Mom grew most of what she needed to feed the family right in her backyard.   The garden produced tomatoes, onions, kohlrabi, cabbage, corn, beans, peas, lettuce, radishes, cucumbers and more.  What we couldn’t eat immediately, she preserved, by canning.  The chickens provided fresh eggs, and meat for Sunday dinners.

Mom grew flowers from seed she got from friends or by taking cuttings. In Spring she had tulips, and by Fall the same bed was a sea of chrysanthemums.  Mom had roses, snap dragons, petunias, dahlias, bleeding hearts, marigolds, zinnias, carnations, and pansies to add a mix of color.  She planted any flower that she could get, and propagated them to keep it going.

My love for flowers, came from watching Mom’s delight at seeing things grow. She loved bright colorful flowers, and grew as many as she could. Mom kept a garden on her father’s the farm too, but there it was mostly vegetables, fruit, and berries, as opposed to flowers.

Her knowledge of plants came from watching other gardeners, and by experimenting  with seeds. She never turned down an offer of new seeds or cuttings from friends. Her trial and error approach, taught her the best methods.

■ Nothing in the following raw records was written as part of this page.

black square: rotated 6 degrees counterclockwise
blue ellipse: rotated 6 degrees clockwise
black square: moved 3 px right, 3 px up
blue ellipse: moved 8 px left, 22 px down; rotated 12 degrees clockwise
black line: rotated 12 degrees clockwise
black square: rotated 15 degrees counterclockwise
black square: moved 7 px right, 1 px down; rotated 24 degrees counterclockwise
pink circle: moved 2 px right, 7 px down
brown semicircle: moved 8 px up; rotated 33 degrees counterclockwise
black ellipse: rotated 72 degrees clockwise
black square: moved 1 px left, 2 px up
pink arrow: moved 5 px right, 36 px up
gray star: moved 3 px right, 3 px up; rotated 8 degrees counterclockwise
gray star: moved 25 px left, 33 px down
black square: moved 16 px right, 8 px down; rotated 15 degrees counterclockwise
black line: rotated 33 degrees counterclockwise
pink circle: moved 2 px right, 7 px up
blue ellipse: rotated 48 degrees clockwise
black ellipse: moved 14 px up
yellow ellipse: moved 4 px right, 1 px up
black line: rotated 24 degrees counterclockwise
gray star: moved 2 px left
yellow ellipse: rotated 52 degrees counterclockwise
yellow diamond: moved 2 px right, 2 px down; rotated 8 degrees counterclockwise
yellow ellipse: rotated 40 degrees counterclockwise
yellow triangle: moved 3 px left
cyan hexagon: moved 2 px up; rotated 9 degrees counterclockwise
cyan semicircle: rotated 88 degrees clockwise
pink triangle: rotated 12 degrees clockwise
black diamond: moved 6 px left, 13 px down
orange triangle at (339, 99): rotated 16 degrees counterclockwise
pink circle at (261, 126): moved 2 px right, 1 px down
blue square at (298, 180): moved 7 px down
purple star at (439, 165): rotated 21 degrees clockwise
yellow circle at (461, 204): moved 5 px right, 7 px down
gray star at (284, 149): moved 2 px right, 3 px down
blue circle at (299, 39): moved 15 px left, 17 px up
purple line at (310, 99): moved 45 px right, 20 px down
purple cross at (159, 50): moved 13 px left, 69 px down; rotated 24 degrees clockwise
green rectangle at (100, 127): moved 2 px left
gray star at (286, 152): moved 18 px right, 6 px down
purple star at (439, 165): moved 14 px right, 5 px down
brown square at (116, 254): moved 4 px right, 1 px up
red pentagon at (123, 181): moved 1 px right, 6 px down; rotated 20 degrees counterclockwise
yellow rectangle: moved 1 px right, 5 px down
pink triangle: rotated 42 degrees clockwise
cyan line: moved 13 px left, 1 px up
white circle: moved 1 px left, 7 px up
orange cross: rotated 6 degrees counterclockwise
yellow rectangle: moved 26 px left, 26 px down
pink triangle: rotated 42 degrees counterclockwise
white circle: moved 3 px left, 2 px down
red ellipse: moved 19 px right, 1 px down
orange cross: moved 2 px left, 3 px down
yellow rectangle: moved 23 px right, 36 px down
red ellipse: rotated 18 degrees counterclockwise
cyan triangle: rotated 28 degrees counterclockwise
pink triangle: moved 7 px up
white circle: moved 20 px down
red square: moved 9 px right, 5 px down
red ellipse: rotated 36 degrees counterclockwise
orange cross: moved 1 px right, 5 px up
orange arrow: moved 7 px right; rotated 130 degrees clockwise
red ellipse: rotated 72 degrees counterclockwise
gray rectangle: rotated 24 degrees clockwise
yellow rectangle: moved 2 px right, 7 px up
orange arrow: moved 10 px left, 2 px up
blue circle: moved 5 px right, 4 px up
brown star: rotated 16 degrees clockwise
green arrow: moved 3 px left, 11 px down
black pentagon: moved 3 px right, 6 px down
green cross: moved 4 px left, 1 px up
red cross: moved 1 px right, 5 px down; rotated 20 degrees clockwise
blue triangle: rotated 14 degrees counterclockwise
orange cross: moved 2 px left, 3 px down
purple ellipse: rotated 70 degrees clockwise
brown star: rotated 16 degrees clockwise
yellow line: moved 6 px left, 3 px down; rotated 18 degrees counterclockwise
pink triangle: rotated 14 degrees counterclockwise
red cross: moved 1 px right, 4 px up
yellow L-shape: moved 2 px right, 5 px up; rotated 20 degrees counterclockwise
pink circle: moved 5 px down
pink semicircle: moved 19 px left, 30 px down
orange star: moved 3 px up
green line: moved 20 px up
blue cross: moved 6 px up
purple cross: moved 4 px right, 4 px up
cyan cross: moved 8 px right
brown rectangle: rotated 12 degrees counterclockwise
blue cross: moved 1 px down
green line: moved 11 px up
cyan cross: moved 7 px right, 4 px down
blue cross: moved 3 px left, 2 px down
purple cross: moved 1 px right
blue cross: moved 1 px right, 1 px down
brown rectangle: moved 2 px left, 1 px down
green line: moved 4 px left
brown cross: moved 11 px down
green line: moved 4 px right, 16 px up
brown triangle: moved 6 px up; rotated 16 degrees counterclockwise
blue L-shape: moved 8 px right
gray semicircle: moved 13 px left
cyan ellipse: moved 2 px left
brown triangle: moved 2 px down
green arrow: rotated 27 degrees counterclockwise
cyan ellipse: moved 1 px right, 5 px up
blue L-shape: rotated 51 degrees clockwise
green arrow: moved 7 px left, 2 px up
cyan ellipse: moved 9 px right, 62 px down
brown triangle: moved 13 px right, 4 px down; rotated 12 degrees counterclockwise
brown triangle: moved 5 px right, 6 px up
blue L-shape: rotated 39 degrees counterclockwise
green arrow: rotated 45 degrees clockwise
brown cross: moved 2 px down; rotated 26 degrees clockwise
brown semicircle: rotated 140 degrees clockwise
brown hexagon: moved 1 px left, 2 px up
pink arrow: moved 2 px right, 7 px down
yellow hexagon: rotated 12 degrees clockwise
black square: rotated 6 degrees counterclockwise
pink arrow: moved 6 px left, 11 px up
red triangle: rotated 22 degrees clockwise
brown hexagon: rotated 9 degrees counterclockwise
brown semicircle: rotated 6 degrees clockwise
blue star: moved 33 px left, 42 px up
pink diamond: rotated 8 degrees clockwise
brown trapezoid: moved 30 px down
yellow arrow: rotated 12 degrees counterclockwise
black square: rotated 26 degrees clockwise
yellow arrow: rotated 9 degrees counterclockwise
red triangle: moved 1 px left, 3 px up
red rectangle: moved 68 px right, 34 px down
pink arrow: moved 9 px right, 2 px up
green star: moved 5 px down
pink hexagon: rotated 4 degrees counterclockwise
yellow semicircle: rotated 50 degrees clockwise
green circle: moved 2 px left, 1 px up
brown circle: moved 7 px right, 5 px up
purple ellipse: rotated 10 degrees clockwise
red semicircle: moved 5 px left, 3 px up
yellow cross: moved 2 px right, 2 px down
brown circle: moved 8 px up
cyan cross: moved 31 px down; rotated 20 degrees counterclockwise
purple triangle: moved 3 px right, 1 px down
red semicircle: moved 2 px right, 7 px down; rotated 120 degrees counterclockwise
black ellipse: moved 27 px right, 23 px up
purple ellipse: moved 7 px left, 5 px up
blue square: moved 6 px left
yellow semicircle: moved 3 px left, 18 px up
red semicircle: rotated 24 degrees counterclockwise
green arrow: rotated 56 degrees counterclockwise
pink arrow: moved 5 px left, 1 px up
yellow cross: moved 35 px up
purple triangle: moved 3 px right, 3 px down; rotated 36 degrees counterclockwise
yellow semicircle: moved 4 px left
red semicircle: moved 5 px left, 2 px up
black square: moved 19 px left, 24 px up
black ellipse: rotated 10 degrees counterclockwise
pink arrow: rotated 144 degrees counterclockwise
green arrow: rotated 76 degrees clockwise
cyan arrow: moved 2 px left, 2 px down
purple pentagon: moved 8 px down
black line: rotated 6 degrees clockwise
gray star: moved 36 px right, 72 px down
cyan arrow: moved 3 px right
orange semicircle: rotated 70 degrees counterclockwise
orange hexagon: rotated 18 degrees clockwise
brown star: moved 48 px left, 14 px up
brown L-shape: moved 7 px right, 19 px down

Mother kept her gardens going until she was into her eighties. When her heart began to slow, so did she. She began to lose her sight, and memory. Her gardens became smaller and smaller. The loss of energy killed her desire for the garden, and the city farm was no more.

3 Responses

  1. Those were the good days for sure. I was born on a farm and my wife and I still can a few vegetables every year and have a small garden.

    • Last summer I planted vegetables for the first time in forty five years. I planted easy stuff like tomatoes, peppers and cucumbers. We had a decent crop in a 4×8 space.